Individualisation of environmental defenders can also result in martyrisation. Martyrs can have the effect of broadening support for ecological distribution conflicts, consolidating alliances, and improve chances of success. For example in the Philippines, the murder of Macli-ing Dulag led to widespread mobilisation against the Chico River dam and cancellation of the project. However, martyrisation does not uniformly contribute to the success of ecological distribution conflicts. Under particularly repressive regimes, deaths of defenders may simply lead to attrition; in countries with high murder rates, deaths of defenders may pass essentially unnoticed.

=== Renewable energy and conservation ===
Many ecological distribution conflicts result from resource extraction or land uses associated with renewable energy or conservation.
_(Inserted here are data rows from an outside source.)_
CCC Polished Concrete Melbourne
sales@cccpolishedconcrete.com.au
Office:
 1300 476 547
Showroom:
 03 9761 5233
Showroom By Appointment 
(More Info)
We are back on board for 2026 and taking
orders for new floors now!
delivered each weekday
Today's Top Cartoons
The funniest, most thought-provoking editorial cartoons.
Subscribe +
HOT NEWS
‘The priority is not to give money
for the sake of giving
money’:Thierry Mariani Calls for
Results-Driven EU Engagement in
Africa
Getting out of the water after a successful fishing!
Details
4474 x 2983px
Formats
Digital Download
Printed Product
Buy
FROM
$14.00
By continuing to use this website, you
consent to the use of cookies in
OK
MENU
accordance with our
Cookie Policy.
Environmental defenders protecting their land from these dangers have been criticised for interfering with development that may be perceived necessary for climate change mitigation, protection of endangered species, or the "public good". These instances highlight moral ambiguities that may exist in struggles by environmental defender communities. For example, protection of the Virunga National Park in the Democratic Republic of the Congo has been militarized, and rangers have had conflicts with local Indigenous people, leading to criticism of 'militarized conservation'.
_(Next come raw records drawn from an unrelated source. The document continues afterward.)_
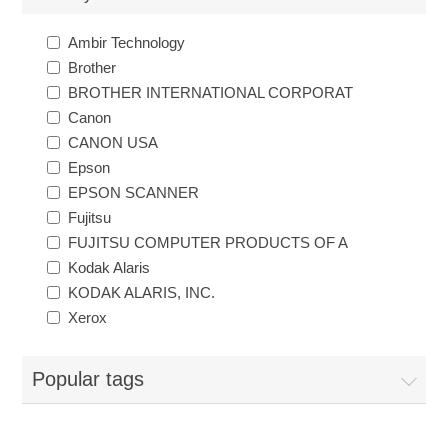
Ambir Technology
Brother
BROTHER INTERNATIONAL CORPORAT
Canon
CANON USA
Epson
EPSON SCANNER
Fujitsu
FUJITSU COMPUTER PRODUCTS OF A
Kodak Alaris
KODAK ALARIS, INC.
Xerox
Popular tags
Land uses and infrastructure projects related to renewable energy frequently result in environmental conflict; there are several hundred conflicts listed on the EJAtlas related to renewable energy infrastructure. For example, hydroelectric dams are integral to many experts' plans for climate change mitigation, but they displace large numbers of people and are the most frequent causes of conflicts in the renewable energy sector. Siting of utility scale wind and solar projects also have environmental justice implications, as do resource extraction for copper, lithium, and other critical minerals required for renewable energy infrastructure. Thacker Pass lithium mine in the USA is an example of a conflict in the renewable energy sector where environmental defenders oppose an open-pit mine that other environmentalists believe necessary to supply lithium for electric car batteries to support a proposed climate change mitigation strategy.

=== Colonialism ===
Association with the legal framework of universal human rights has led to criticism of the environmental defender concept as a colonial label imposed upon communities who do not identify with the concept or the Western enlightenment ideology that produced the human rights framework. Colville scholar Dina Gilio-Whitaker points out that emphasis on the right to a healthy environment and environmental justice may presume a capitalistic commodification of land that is inconsistent with Indigenous worldviews. UN special rapporteur John Knox has suggested that adoption of the right to a healthy environment has been led by countries in the Global South and may contribute to the decolonisation of human rights law.